Tutorial 1: ClimateBench Dataset and How Machine Learning Can Help

Tutorial 1: ClimateBench Dataset and How Machine Learning Can Help#

Week 2, Day 5, AI and Climate Change

Content creators: Deepak Mewada, Grace Lindsay

Content reviewers: Mujeeb Abdulfatai, Nkongho Ayuketang Arreyndip, Jeffrey N. A. Aryee, Paul Heubel, Jenna Pearson, Abel Shibu

Content editors: Deepak Mewada, Grace Lindsay

Production editors: Konstantine Tsafatinos

Our 2024 Sponsors: CMIP, NFDI4Earth

Tutorial Objectives#

Estimated timing of tutorial: 25 minutes

Today, you will work on a total of 6 short tutorials. In Tutorial 1, you delve into the fundamentals, including discussions on climate model emulators and the ClimateBench dataset. You gain insights into Earth System Models (ESMs) and Shared Socioeconomic Pathways (SSPs), alongside practical visualization techniques for ClimateBench features. Tutorial 2 expands on these foundations, exploring decision trees, hyperparameters, and random forest models. You learn to evaluate regression models, focusing on the coefficient of determination (R\(^2\)), and gain hands-on experience implementing models using scikit-learn. Tutorial 3 shifts focus to mitigating overfitting in machine learning models. Here, you learn the importance of model generalization and acquire practical skills for splitting data into training and test sets. In Tutorial 4, you refine your understanding of model robustness, with emphasis on within-distribution generalization and testing model performance on similar data. Tutorial 5 challenges you to test our models on various types of out-of-distribution data, while also exploring the role of climate model emulators in climate science research. Finally, Tutorial 6 concludes the series by discussing practical applications of AI and machine learning in addressing climate change-related challenges, and introducing available resources and tools in the field of climate change AI.

In this tutorial, you will

Learn about the basics of data science and machine learning.
Define “climate model emulators”.
Introduce the ClimateBench dataset.
Visualize features from this dataset.

Setup#

# imports
import matplotlib.pyplot as plt     # For plotting graphs
import pandas as pd                 # For data manipulation
import xarray as xr                 # For multidimensional data manipulation
import seaborn as sns               # For advanced visualizations
import cartopy.crs as ccrs          # for geospatial visualizations

Figure Settings#

Set random seed#

Executing set_seed(seed=seed) you are setting the seed

Random seed 42 has been set.

Video 1: Machine Learning on ClimateBench data#

Section 1: ClimateBench Dataset and How Machine Learning Can Help#

Section Objectives:

Understand how machine learning can be helpful generally
Understand the climate model data we will be working with
Understand the concept of a climate model emulator
Learn how to explore the dataset

Section 1.1: About the ClimateBench dataset#

The ClimateBench dataset offers a comprehensive collection of hypothetical climate data derived from sophisticated computer simulations (specifically, the NorESM2 model, available via CIMP6).
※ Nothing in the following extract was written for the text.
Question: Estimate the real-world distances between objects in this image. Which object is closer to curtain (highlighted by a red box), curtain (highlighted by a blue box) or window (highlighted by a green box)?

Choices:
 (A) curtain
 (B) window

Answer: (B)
It includes information on key climate variables such as temperature, precipitation, and diurnal temperature range. These values are collected by running simulations that represent the different Shared Socioeconomic Pathways (SSPs). Each pathway is associated with a different projected emissions profile over time. This data thus provides insights into how these climate variables may change in the future due to different emission scenarios. By utilizing this dataset, researchers can develop predictive models to better understand and anticipate the impacts of climate change, ultimately aiding in the development of effective mitigation strategies. Specifically, this data set is well-formatted for training machine learning models, which is exactly what you will do here.
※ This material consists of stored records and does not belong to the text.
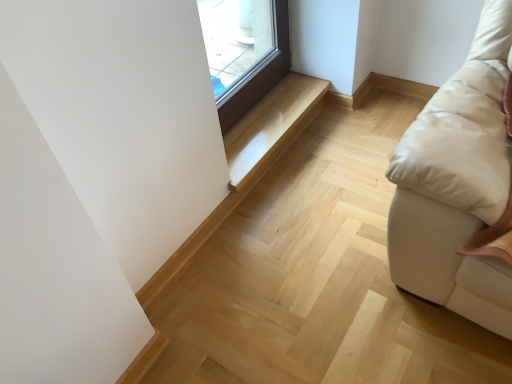 Question: From the image's perspective, is light wood stairwell at center, marked as the first stairwell in a bottom-to-top arrangement, over glossy wood bench at center, which appears as the second stairwell when ordered from the bottom?

Choices:
 (A) yes
 (B) no

Answer: (B)

Question: Is light wood stairwell at center, placed as the second stairwell when sorted from top to bottom, surrounding glossy wood bench at center, which appears as the second stairwell when ordered from the bottom?

Choices:
 (A) yes
 (B) no

Answer: (B)

Question: From a real-world perspective, is light wood stairwell at center, marked as the first stairwell in a bottom-to-top arrangement, physically below glossy wood bench at center, arranged as the 1th stairwell when viewed from the top?

Choices:
 (A) yes
 (B) no

Answer: (A)

Question: Is light wood stairwell at center, placed as the second stairwell when sorted from top to bottom, not inside glossy wood bench at center, which appears as the second stairwell when ordered from the bottom?

Choices:
 (A) yes
 (B) no

Answer: (A)

Question: Can you confirm if light wood stairwell at center, placed as the second stairwell when sorted from top to bottom, is shorter than glossy wood bench at center, which appears as the second stairwell when ordered from the bottom?

Choices:
 (A) yes
 (B) no

Answer: (B)

Question: Is light wood stairwell at center, marked as the first stairwell in a bottom-to-top arrangement, wider than glossy wood bench at center, arranged as the 1th stairwell when viewed from the top?

Choices:
 (A) no
 (B) yes

Answer: (A)

Question: From the image's perspective, is glossy wood bench at center, which appears as the second stairwell when ordered from the bottom, beneath light wood stairwell at center, placed as the second stairwell when sorted from top to bottom?

Choices:
 (A) no
 (B) yes

Answer: (A)

Question: Can you confirm if glossy wood bench at center, arranged as the 1th stairwell when viewed from the top, is thinner than light wood stairwell at center, placed as the second stairwell when sorted from top to bottom?

Choices:
 (A) no
 (B) yes

Answer: (A)

Question: From a real-world perspective, is glossy wood bench at center, which appears as the second stairwell when ordered from the bottom, positioned under light wood stairwell at center, placed as the second stairwell when sorted from top to bottom, based on gravity?

Choices:
 (A) no
 (B) yes

Answer: (A)

Question: From the image's perspective, does glossy wood bench at center, arranged as the 1th stairwell when viewed from the top, appear higher than light wood stairwell at center, marked as the first stairwell in a bottom-to-top arrangement?

Choices:
 (A) yes
 (B) no

Answer: (A)

Question: Can you confirm if glossy wood bench at center, which appears as the second stairwell when ordered from the bottom, is smaller than light wood stairwell at center, marked as the first stairwell in a bottom-to-top arrangement?

Choices:
 (A) no
 (B) yes

Answer: (A)

Question: Can you confirm if glossy wood bench at center, which appears as the second stairwell when ordered from the bottom, is wider than light wood stairwell at center, placed as the second stairwell when sorted from top to bottom?

Choices:
 (A) no
 (B) yes

Answer: (B)

Question: Is glossy wood bench at center, arranged as the 1th stairwell when viewed from the top, situated inside light wood stairwell at center, marked as the first stairwell in a bottom-to-top arrangement, or outside?

Choices:
 (A) outside
 (B) inside

Answer: (A)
A brief overview of the ClimateBench dataset is provided below; for additional details, please refer to the full paper -

ClimateBench v1.0: A Benchmark for Data-Driven Climate Projections

Spatial Resolution:#

The simulations are conducted on a grid with a spatial resolution of approximately 2°, allowing for analysis of regional climate patterns and phenomena.

Variables:#

The dataset includes four main variables defined for each point on the grid:

Temperature (TAS): Represents the annual mean surface air temperature.
Diurnal Temperature Range (DTR): Reflects the difference between the maximum and minimum temperatures within a day averaged annually.
Precipitation (PR): Indicates the annual total precipitation.
90th Percentile of Precipitation (PR90): Captures extreme precipitation events by identifying the 90th percentile of daily precipitation values.

ScenarioMIP Simulations:#

The dataset incorporates ScenarioMIP simulations, exploring various future emission pathways under different socio-economic scenarios. Each scenario is defined by a set of annual emissions values over future years. We will look at 5 different scenarios in total here.

Emissions Inputs:#

Emissions scenarios are defined according to the following four types of emissions:

Carbon dioxide (CO₂) concentrations.
Methane (CH₄) concentrations.
Sulfur dioxide (SO₂) emissions, a precursor to sulfate aerosols.
Black carbon (BC) emissions.

Note: In the ClimateBench dataset, sulfur dioxide and black carbon emissions are provided as a spatial map over grid locations, but we will just look at global totals here.

Model Specifications:#

Simulation Model: the NorESM2 model is run in its low atmosphere-medium ocean resolution (LM) configuration.
Model Components: Fully coupled earth system including the atmosphere, land, ocean, ice, and biogeochemistry components.
Ensemble Averaging: Target variables are averaged over three ensemble members to mitigate internal variability contributions.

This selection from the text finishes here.